[...]Eu costumava amar esse gosto que se torna tão amargo descendo em minha garganta me evitando de bebe-lo, mas eu não me importo, continuo tomando-o, amargo, ardente, repugnante, causando-me um mal estar tremendo, uma queimação no estômago que posso senti-lo pular... Doi e continuo a beber[...]
- Mais uma taça deste por favor! - Dizia bem decidida, olhando distante, fixamente em nada, de longe eu a observava. Devia ter seus vinte e poucos anos, ou talvez menos, tinha a sensação de ouvir seus pensamentos e de alguma forma me chamava a atenção.
Dentro daquele lugar fazia tanto frio que eu não conseguia aguentar o ar condicionado em 24º graus, talvez eu não aguentasse sentir a minha própria frieza que minha alma insistia em me lembrar. Apenas a observava beber aquilo que lhe fazia tão mal, me perguntava o porque dela simplesmente continuar, será que lhe agradava sua própria dor ? Ela se torturava de alguma forma.
Era inverno nessa maldita cidade, acostumada com o calor ainda estranhava tanto frio, fui um pouco para fora do ambiente fumar um cigarro, meu corpo pedia nicotina. Pessoas entravam e saiam dali, eram totalmente iguais, frias e vazias, somente os rostos que se variavam, eram desconhecidos mas eu não era diferente disso, o gosto de ferro em minha boca me dizia exatamente como eu era e talvez a atenção intrigante daquela mulher de vinte e poucos anos fosse porque na verdade ela é semelhante a mim.
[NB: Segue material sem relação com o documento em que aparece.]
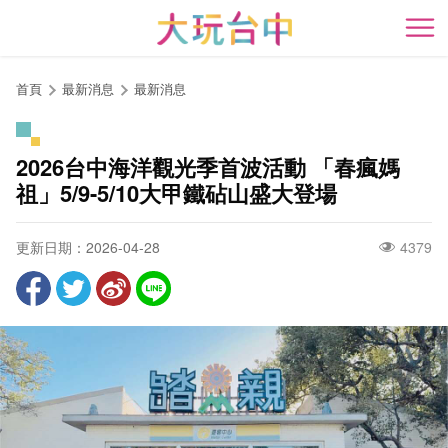
跳
到
開
主
要
首頁
最新消息
最新消息
內
容
區
2026台中海洋觀光季首波活動 「春瘋媽
塊
祖」5/9-5/10大甲鐵砧山盛大登場
更新日期：2026-04-28
4379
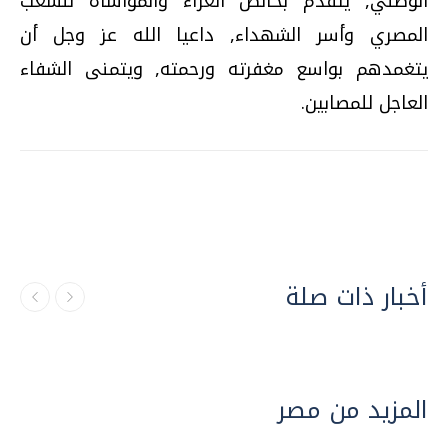
الوطني, يتقدم بخالص العزاء والمواساة للشعب
المصري وأسر الشهداء, داعيا الله عز وجل أن
يتغمدهم بواسع مغفرته ورحمته, ويتمنى الشفاء
العاجل للمصابين.
أخبار ذات صلة
المزيد من مصر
É, acho que deveria voltar para mesa e olhar-la mais um pouco...
Abri a porta, meus olhos seguiram em direção aonde ela estava, não a via, não tinha ninguém ali em seu lugar, estranhei, mas logo em seguida pude ve-la vindo em minha direção, senti meu coração levemente se disparar, indaguei a situação e continuei andando, de cabeça baixa ela passou por mim, não pude ver seu rosto mas ela realmente passou muito perto, pensei até que fosse se esbarrar em mim, tão perto que seus cabelos longos tocaram minha face, pude sentir o seu perfume, era único, embaralhava as minhas sensações, através do cheiro, eu sabia quem era, eu a conhecia muito mais do que eu imagina, em cima da mesa aonde estava sentada havia um bilhete, eu havia adivinhado o pensamento dela exatamente, que dizia: ' Eu costumava amar esse gosto que se torna tão amargo descendo em minha garganta [...]
Era ela...
Era ela...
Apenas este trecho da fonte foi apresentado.